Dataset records
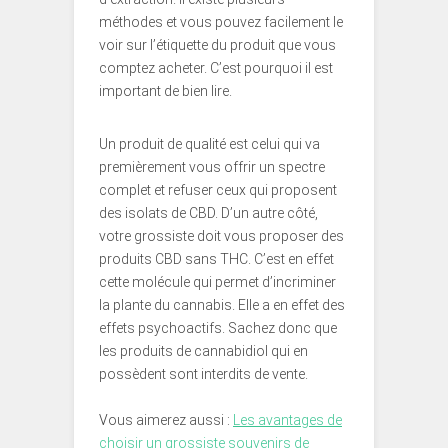
méthodes et vous pouvez facilement le
voir sur l’étiquette du produit que vous
comptez acheter. C’est pourquoi il est
important de bien lire.
Un produit de qualité est celui qui va
premièrement vous offrir un spectre
complet et refuser ceux qui proposent
des isolats de CBD. D’un autre côté,
votre grossiste doit vous proposer des
produits CBD sans THC. C’est en effet
cette molécule qui permet d’incriminer
la plante du cannabis. Elle a en effet des
effets psychoactifs. Sachez donc que
les produits de cannabidiol qui en
possèdent sont interdits de vente.
Vous aimerez aussi :
Les avantages de
choisir un grossiste souvenirs de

## To do
Exactly the lines from the one containing "la plante du cannabis. Elle a en effet des" to the final line of the data, both included, should be printed, and nothing more.

## Result of this exercise
la plante du cannabis. Elle a en effet des
effets psychoactifs. Sachez donc que
les produits de cannabidiol qui en
possèdent sont interdits de vente.
Vous aimerez aussi :
Les avantages de
choisir un grossiste souvenirs de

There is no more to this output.